### Problem to solve
Please output exactly the part of the records below that opens with the line containing "David Cuello, Chief" and closes with the line containing "mucho software y métodos de trabajo no", both lines included, and nothing else.

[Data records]
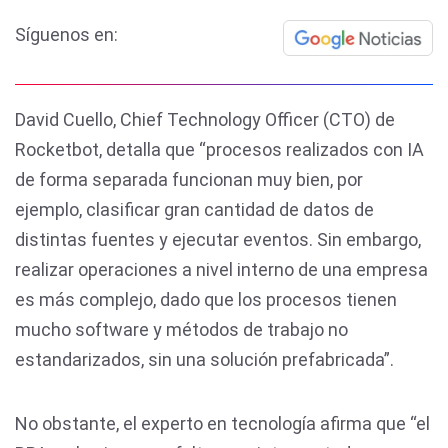
Síguenos en:
David Cuello, Chief Technology Officer (CTO) de
Rocketbot, detalla que “procesos realizados con IA
de forma separada funcionan muy bien, por
ejemplo, clasificar gran cantidad de datos de
distintas fuentes y ejecutar eventos. Sin embargo,
realizar operaciones a nivel interno de una empresa
es más complejo, dado que los procesos tienen
mucho software y métodos de trabajo no
estandarizados, sin una solución prefabricada”.
No obstante, el experto en tecnología afirma que “el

### Completed task
David Cuello, Chief Technology Officer (CTO) de
Rocketbot, detalla que “procesos realizados con IA
de forma separada funcionan muy bien, por
ejemplo, clasificar gran cantidad de datos de
distintas fuentes y ejecutar eventos. Sin embargo,
realizar operaciones a nivel interno de una empresa
es más complejo, dado que los procesos tienen
mucho software y métodos de trabajo no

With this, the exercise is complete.